(Collected data)
= = = = = = =
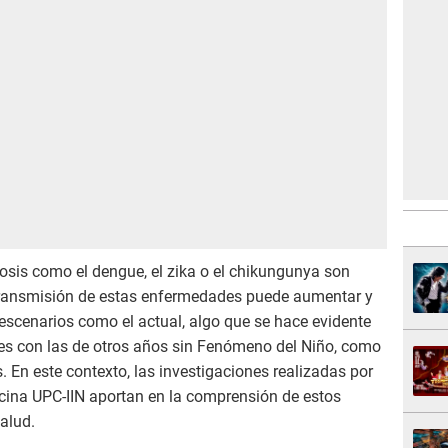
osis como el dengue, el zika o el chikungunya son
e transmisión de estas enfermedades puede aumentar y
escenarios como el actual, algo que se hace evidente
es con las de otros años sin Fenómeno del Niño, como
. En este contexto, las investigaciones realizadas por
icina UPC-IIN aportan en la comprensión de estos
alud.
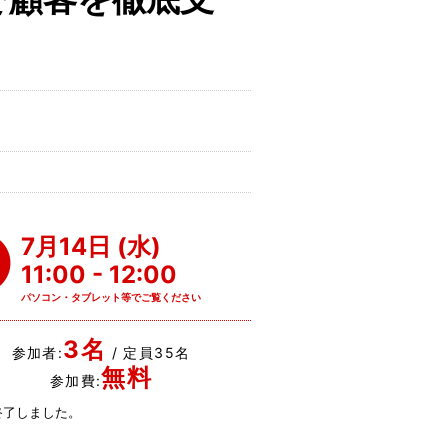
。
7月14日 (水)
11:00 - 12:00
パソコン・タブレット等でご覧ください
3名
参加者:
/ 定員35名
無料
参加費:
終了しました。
= = = = = = =
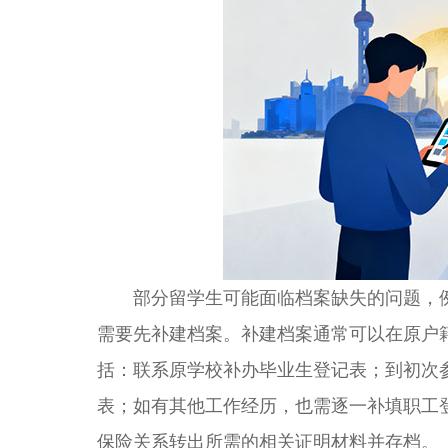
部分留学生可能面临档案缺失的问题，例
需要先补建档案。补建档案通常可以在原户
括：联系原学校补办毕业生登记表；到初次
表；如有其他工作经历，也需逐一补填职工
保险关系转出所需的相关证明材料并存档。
= = = = = = =
## Your task
Above are records; repeat only the lines starting at the line with "部分留学生可能面临档案缺失的问题，例" and ending at the line with "保险关系转出所需的相关证明材料并存档。", exactly as they appear, both included.

## Completed exercise
部分留学生可能面临档案缺失的问题，例
需要先补建档案。补建档案通常可以在原户
括：联系原学校补办毕业生登记表；到初次
表；如有其他工作经历，也需逐一补填职工
保险关系转出所需的相关证明材料并存档。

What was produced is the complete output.